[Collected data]

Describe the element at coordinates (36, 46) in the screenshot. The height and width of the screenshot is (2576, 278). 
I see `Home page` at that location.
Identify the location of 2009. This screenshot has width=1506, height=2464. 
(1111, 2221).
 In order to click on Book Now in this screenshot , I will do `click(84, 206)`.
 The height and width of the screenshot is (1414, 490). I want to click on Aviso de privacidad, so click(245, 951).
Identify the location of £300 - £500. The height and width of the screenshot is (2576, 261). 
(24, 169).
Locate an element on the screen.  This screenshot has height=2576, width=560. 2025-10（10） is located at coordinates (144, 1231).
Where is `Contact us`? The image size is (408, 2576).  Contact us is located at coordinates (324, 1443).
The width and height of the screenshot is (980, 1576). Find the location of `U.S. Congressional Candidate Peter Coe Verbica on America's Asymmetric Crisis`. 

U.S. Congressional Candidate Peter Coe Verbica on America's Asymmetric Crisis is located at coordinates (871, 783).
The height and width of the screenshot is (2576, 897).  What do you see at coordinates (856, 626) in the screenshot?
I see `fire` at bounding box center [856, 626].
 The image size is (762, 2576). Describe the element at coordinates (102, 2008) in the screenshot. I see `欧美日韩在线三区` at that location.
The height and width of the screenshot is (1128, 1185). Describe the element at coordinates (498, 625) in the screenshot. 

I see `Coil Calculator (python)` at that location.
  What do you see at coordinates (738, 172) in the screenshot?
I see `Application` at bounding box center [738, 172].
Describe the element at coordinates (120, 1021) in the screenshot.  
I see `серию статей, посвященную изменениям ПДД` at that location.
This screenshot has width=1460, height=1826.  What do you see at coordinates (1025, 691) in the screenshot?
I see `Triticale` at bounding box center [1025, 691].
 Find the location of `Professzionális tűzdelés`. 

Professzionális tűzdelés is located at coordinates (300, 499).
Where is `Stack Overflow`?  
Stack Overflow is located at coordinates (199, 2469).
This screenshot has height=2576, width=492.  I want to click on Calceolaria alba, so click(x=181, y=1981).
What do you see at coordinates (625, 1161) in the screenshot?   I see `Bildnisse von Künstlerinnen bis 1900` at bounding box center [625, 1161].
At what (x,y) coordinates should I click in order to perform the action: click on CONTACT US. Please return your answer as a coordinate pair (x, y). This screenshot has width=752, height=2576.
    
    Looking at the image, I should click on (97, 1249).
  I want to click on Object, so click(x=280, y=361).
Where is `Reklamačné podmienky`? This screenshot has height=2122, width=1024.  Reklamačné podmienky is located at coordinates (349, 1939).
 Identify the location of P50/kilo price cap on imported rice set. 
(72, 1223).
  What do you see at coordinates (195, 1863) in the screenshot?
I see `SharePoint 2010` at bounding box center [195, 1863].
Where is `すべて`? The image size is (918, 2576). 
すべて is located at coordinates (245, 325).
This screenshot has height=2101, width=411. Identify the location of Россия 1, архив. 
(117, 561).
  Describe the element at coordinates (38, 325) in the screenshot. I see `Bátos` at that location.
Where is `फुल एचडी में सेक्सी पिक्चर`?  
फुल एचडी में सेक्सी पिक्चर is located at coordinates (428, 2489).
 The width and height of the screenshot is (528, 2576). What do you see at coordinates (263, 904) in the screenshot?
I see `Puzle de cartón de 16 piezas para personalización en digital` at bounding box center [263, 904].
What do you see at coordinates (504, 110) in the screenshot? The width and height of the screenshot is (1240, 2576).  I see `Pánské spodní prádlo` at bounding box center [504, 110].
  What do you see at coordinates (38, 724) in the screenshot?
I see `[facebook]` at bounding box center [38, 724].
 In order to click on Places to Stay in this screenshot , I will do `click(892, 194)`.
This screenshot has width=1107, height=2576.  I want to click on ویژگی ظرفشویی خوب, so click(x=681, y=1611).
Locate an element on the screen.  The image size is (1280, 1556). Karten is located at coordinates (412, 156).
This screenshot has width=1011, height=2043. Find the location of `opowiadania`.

[What to produce]: Output the data above exactly, please, line for line.

[Completed task]:
Describe the element at coordinates (36, 46) in the screenshot. The height and width of the screenshot is (2576, 278). 
I see `Home page` at that location.
Identify the location of 2009. This screenshot has width=1506, height=2464. 
(1111, 2221).
 In order to click on Book Now in this screenshot , I will do `click(84, 206)`.
 The height and width of the screenshot is (1414, 490). I want to click on Aviso de privacidad, so click(245, 951).
Identify the location of £300 - £500. The height and width of the screenshot is (2576, 261). 
(24, 169).
Locate an element on the screen.  This screenshot has height=2576, width=560. 2025-10（10） is located at coordinates (144, 1231).
Where is `Contact us`? The image size is (408, 2576).  Contact us is located at coordinates (324, 1443).
The width and height of the screenshot is (980, 1576). Find the location of `U.S. Congressional Candidate Peter Coe Verbica on America's Asymmetric Crisis`. 

U.S. Congressional Candidate Peter Coe Verbica on America's Asymmetric Crisis is located at coordinates (871, 783).
The height and width of the screenshot is (2576, 897).  What do you see at coordinates (856, 626) in the screenshot?
I see `fire` at bounding box center [856, 626].
 The image size is (762, 2576). Describe the element at coordinates (102, 2008) in the screenshot. I see `欧美日韩在线三区` at that location.
The height and width of the screenshot is (1128, 1185). Describe the element at coordinates (498, 625) in the screenshot. 

I see `Coil Calculator (python)` at that location.
  What do you see at coordinates (738, 172) in the screenshot?
I see `Application` at bounding box center [738, 172].
Describe the element at coordinates (120, 1021) in the screenshot.  
I see `серию статей, посвященную изменениям ПДД` at that location.
This screenshot has width=1460, height=1826.  What do you see at coordinates (1025, 691) in the screenshot?
I see `Triticale` at bounding box center [1025, 691].
 Find the location of `Professzionális tűzdelés`. 

Professzionális tűzdelés is located at coordinates (300, 499).
Where is `Stack Overflow`?  
Stack Overflow is located at coordinates (199, 2469).
This screenshot has height=2576, width=492.  I want to click on Calceolaria alba, so click(x=181, y=1981).
What do you see at coordinates (625, 1161) in the screenshot?   I see `Bildnisse von Künstlerinnen bis 1900` at bounding box center [625, 1161].
At what (x,y) coordinates should I click in order to perform the action: click on CONTACT US. Please return your answer as a coordinate pair (x, y). This screenshot has width=752, height=2576.
    
    Looking at the image, I should click on (97, 1249).
  I want to click on Object, so click(x=280, y=361).
Where is `Reklamačné podmienky`? This screenshot has height=2122, width=1024.  Reklamačné podmienky is located at coordinates (349, 1939).
 Identify the location of P50/kilo price cap on imported rice set. 
(72, 1223).
  What do you see at coordinates (195, 1863) in the screenshot?
I see `SharePoint 2010` at bounding box center [195, 1863].
Where is `すべて`? The image size is (918, 2576). 
すべて is located at coordinates (245, 325).
This screenshot has height=2101, width=411. Identify the location of Россия 1, архив. 
(117, 561).
  Describe the element at coordinates (38, 325) in the screenshot. I see `Bátos` at that location.
Where is `फुल एचडी में सेक्सी पिक्चर`?  
फुल एचडी में सेक्सी पिक्चर is located at coordinates (428, 2489).
 The width and height of the screenshot is (528, 2576). What do you see at coordinates (263, 904) in the screenshot?
I see `Puzle de cartón de 16 piezas para personalización en digital` at bounding box center [263, 904].
What do you see at coordinates (504, 110) in the screenshot? The width and height of the screenshot is (1240, 2576).  I see `Pánské spodní prádlo` at bounding box center [504, 110].
  What do you see at coordinates (38, 724) in the screenshot?
I see `[facebook]` at bounding box center [38, 724].
 In order to click on Places to Stay in this screenshot , I will do `click(892, 194)`.
This screenshot has width=1107, height=2576.  I want to click on ویژگی ظرفشویی خوب, so click(x=681, y=1611).
Locate an element on the screen.  The image size is (1280, 1556). Karten is located at coordinates (412, 156).
This screenshot has width=1011, height=2043. Find the location of `opowiadania`.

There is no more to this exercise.